SHARJAH // There was a vague irony in a team of Irishmen being sent to Sharjah of all places over the St Patrick's Day weekend as part of their mission to qualify for the next World Cup.
The Ireland national cricket team are so professional these days, though, the only lack of lubrication that has worried them here has concerned wickets rather than whistles.
What has confronted them at the Sharjah Cricket Stadium during this tour has been nothing like the green, green grass of home.
They were probably expecting as much. Aaqib Javed, the UAE coach and former Pakistan bowler, says he has never seen a blade of grass on this wicket in 30 years of coming to Sharjah.
And there was certainly no reason to search for the fertiliser now just as Ireland were arriving. Quite the contrary: with a home bowling attack containing just one seam bowler, Kamran Shahzad, then the dustier the better for the UAE.
William Porterfield, Ireland's captain, said he hoped the groundsmen would be watering the batting surface ahead of Wednesday's second World Cricket League fixture.
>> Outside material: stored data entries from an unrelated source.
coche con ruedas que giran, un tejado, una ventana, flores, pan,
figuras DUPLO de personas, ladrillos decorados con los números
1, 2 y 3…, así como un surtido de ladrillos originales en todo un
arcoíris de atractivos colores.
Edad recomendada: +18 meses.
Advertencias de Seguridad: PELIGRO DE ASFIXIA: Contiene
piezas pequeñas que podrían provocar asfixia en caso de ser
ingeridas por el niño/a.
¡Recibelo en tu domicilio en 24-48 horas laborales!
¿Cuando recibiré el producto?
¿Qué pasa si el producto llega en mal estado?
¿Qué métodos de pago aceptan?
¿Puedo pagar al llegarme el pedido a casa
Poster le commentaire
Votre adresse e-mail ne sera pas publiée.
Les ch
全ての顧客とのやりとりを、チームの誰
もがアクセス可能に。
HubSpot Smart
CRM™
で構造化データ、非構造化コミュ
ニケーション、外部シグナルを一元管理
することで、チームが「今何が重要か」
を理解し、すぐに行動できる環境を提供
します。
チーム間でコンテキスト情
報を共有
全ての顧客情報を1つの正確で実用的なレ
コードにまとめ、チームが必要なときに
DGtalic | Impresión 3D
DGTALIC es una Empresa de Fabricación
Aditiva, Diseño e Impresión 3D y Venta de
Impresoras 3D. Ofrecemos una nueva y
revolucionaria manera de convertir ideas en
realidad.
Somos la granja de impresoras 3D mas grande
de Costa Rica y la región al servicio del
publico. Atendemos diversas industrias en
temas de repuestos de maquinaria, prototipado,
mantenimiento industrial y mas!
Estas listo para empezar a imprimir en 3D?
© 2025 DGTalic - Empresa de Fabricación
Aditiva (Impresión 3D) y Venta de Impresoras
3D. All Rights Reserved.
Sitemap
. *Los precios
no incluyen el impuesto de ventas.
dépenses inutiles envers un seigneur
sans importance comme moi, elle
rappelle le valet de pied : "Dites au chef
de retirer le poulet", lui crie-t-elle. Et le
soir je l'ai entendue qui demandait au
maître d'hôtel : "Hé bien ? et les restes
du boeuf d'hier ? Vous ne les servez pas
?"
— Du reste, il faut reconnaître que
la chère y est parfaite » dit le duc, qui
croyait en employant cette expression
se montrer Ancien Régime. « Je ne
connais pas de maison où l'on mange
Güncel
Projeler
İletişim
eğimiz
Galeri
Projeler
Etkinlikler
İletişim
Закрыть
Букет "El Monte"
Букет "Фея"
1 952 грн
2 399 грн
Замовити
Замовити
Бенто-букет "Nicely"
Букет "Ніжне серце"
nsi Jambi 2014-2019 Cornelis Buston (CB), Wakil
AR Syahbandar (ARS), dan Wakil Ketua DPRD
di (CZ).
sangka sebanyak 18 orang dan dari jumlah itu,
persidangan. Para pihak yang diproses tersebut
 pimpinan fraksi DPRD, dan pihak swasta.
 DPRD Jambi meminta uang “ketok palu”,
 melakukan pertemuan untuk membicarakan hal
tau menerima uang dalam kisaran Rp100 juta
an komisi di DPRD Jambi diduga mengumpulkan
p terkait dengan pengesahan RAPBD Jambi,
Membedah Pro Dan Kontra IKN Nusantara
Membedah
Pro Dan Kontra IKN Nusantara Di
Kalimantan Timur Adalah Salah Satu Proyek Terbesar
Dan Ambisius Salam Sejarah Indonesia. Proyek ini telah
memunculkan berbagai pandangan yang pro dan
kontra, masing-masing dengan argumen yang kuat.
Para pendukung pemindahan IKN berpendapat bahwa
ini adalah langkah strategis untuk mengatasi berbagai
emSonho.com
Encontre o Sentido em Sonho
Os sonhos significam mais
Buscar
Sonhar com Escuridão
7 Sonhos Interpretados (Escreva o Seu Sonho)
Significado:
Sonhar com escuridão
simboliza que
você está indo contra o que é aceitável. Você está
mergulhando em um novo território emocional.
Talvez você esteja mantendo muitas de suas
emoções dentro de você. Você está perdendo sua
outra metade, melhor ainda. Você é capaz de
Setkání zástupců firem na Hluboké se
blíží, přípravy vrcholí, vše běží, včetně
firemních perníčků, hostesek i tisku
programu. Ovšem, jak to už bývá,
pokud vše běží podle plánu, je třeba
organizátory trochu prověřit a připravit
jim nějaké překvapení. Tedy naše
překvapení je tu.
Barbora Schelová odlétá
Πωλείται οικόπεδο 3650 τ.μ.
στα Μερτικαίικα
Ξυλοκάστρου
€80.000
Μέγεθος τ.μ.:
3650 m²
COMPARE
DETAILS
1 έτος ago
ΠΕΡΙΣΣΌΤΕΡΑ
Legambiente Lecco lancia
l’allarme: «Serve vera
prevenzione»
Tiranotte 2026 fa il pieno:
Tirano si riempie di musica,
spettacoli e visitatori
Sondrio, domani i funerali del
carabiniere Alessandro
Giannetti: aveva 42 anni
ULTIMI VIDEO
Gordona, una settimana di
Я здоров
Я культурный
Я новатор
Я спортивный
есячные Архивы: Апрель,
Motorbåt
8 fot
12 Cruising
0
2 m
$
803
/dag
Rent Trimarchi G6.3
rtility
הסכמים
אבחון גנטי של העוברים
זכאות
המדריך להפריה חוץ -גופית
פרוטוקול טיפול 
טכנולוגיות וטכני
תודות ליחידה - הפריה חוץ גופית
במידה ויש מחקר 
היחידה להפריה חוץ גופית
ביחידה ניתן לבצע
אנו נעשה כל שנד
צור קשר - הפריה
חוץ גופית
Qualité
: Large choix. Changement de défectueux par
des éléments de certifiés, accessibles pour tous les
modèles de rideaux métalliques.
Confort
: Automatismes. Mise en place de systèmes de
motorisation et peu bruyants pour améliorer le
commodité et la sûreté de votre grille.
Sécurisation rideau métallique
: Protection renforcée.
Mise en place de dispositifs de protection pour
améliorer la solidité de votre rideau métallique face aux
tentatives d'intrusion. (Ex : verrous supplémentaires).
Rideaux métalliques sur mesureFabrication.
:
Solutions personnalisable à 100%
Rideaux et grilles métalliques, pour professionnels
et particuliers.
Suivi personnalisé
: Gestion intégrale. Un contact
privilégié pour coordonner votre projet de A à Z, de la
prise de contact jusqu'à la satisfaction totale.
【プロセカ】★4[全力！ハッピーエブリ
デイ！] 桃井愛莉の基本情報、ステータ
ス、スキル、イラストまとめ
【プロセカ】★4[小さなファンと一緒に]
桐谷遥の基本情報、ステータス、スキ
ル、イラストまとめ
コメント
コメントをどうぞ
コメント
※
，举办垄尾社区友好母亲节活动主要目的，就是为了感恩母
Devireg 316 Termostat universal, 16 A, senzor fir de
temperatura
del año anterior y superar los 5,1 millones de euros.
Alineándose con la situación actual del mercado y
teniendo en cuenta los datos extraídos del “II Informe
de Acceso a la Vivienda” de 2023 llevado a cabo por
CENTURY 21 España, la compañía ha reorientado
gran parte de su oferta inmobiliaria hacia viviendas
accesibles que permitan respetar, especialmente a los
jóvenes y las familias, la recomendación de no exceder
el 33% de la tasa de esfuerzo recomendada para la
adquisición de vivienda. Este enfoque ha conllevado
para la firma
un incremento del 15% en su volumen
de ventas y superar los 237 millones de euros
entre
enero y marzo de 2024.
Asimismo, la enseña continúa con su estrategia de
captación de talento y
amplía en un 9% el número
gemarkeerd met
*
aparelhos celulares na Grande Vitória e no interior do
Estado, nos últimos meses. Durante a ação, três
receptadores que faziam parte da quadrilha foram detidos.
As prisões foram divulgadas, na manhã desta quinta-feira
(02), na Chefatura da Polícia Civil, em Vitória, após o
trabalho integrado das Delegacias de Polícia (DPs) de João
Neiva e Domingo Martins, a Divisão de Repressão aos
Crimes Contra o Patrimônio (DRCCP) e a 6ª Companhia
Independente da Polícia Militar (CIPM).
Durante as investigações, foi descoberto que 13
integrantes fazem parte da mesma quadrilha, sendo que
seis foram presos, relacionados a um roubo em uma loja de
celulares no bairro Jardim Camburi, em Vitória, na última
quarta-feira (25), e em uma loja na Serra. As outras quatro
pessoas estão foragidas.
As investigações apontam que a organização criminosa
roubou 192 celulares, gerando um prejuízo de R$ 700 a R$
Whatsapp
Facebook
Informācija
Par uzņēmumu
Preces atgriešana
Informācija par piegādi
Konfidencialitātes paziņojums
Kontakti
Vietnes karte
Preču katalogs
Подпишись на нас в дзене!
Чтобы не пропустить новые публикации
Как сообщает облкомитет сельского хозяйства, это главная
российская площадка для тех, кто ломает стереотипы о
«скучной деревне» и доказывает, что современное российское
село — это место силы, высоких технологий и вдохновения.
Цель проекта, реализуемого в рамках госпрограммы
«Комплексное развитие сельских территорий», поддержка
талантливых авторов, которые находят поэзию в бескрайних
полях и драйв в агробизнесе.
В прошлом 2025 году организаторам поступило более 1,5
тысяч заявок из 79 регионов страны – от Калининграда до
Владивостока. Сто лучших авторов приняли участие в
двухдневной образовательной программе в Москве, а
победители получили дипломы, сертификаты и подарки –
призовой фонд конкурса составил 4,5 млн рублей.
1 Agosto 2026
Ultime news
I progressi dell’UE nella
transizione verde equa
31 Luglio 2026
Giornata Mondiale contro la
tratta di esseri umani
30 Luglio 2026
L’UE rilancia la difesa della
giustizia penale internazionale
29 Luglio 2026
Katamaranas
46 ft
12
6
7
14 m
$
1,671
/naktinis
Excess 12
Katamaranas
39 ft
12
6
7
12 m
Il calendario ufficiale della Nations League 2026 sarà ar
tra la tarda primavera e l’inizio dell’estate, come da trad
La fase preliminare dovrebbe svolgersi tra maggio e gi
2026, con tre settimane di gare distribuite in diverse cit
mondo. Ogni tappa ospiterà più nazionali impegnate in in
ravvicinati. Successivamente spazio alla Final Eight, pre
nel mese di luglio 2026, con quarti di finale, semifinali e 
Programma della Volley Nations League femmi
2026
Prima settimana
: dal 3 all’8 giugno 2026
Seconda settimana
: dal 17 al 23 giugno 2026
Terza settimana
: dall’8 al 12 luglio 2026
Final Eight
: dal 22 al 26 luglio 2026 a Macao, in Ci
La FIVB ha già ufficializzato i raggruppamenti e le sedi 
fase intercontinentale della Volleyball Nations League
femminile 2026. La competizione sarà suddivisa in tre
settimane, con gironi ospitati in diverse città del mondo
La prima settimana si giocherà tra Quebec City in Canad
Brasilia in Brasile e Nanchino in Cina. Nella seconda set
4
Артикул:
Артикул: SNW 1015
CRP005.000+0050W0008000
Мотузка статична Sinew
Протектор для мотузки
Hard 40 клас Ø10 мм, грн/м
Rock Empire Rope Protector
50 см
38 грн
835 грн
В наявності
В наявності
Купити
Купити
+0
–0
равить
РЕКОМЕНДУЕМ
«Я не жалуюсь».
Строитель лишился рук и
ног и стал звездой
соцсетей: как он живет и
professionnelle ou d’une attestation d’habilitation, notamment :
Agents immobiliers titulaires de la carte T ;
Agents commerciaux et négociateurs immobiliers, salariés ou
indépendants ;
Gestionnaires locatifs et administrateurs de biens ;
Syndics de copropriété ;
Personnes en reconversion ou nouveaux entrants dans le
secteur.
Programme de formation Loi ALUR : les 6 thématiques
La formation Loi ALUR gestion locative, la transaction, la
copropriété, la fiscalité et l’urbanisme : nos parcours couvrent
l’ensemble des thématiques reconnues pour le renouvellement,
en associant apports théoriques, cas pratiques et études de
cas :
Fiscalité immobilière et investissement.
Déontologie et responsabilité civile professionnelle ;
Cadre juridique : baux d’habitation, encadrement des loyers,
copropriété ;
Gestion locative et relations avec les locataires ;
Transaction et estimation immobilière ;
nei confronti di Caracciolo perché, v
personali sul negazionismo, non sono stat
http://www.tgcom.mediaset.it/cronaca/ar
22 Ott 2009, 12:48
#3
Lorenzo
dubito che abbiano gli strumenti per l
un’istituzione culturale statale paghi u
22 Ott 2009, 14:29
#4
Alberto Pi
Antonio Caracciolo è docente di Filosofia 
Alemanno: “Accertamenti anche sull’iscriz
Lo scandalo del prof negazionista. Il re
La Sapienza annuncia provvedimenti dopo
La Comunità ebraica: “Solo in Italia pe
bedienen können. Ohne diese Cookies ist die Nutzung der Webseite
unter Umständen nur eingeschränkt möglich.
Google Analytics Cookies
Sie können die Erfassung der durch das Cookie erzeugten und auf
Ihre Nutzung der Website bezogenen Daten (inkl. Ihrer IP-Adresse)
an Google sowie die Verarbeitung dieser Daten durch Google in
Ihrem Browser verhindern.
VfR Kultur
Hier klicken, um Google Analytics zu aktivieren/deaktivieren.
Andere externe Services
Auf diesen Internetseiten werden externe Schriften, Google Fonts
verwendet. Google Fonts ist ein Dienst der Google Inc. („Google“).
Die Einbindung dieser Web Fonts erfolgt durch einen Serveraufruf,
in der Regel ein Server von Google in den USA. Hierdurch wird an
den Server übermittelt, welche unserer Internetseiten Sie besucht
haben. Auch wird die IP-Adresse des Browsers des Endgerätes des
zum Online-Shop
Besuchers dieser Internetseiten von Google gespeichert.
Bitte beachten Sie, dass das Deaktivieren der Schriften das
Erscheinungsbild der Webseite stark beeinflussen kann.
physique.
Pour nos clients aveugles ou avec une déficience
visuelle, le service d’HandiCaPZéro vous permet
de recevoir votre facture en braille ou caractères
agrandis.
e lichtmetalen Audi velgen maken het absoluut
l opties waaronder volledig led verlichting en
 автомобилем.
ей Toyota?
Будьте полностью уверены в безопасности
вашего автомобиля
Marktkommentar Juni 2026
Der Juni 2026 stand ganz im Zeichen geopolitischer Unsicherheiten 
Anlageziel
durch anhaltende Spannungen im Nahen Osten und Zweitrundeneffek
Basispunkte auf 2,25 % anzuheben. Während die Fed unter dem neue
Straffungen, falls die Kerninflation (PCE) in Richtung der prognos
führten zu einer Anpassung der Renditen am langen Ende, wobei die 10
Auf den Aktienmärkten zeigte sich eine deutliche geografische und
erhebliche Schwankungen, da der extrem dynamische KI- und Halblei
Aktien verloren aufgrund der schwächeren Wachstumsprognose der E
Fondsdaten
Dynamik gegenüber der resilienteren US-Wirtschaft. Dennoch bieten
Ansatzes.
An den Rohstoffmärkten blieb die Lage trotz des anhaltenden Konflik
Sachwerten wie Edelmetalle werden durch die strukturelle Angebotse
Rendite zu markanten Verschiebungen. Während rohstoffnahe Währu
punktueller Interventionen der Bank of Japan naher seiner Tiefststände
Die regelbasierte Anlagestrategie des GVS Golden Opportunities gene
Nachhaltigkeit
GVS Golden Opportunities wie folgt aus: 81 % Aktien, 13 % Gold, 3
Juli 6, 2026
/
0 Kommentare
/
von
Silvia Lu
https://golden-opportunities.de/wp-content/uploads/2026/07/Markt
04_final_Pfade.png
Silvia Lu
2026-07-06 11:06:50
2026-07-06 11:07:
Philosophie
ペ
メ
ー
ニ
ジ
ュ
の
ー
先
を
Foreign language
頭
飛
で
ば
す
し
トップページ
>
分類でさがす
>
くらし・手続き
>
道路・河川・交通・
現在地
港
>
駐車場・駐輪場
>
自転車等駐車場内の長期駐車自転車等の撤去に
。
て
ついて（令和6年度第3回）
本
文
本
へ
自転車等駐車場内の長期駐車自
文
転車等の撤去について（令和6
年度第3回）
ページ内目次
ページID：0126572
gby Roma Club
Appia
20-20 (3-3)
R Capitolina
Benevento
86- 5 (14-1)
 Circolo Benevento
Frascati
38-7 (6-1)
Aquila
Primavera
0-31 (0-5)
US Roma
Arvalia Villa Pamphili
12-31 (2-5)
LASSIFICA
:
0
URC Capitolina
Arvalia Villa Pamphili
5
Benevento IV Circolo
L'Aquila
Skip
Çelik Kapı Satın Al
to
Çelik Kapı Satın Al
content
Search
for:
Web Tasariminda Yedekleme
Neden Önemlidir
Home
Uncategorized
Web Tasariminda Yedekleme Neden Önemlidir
His wishes may well have gone unheeded, though.
"It might spin a bit more but we'll take whatever comes of it and we have to play better cricket at the end of the day," Porterfield said. "We did that [on Monday] to an extent but there are a lot of things we can improve on, in terms of application in the batting department."
The tourists have coped admirably with the alien conditions so far. They had the better of the four-day Intercontinental Cup tie last week and took another step towards qualifying for the World Cup with a five-wicket win on Monday.
Ireland, especially when they had the towering seamer Boyd Rankin in their attack, have traditionally found value in short-pitched pace bowling against UAE batsmen who are more used to facing slow bowlers. It is for that reason that the UAE opted to play these fixtures here. Sharjah is the lowest bouncing of all the international venues in this country.
When Nasir Aziz, the pocket-sized off-spinner, is bowling for example the bounce can sometimes seem subterranean.
"He is not a very tall bowler and he is not going to get much bounce anyway because of the pitch," Porterfield said of Aziz, who was the UAE's standout performer in taking three wickets on Monday. "That can make him pretty difficult to play."
Aziz sparkled on his return to the national team for the first time since 2011, confirming Aaqib's view that he can be a "trump card" for the national team.
"I love to bowl against good players," Aziz said. "These are big players and bowling against them is a real test. Because they are good players you have to think a lot."
Aziz accounted for three experienced professionals in Porterfield, Ed Joyce and Kevin O'Brien, and the variety he has at his disposal clearly discomforted the tourists.
"I didn't have too much trouble reading him to be honest but playing him is a different matter," said Gary Wilson, the Surrey batsman who was Ireland's match winner on Monday. "He has the doosra but it is quite easy to see out of the hand. He bowled all right but if we had a better start maybe he wouldn't have had those figures."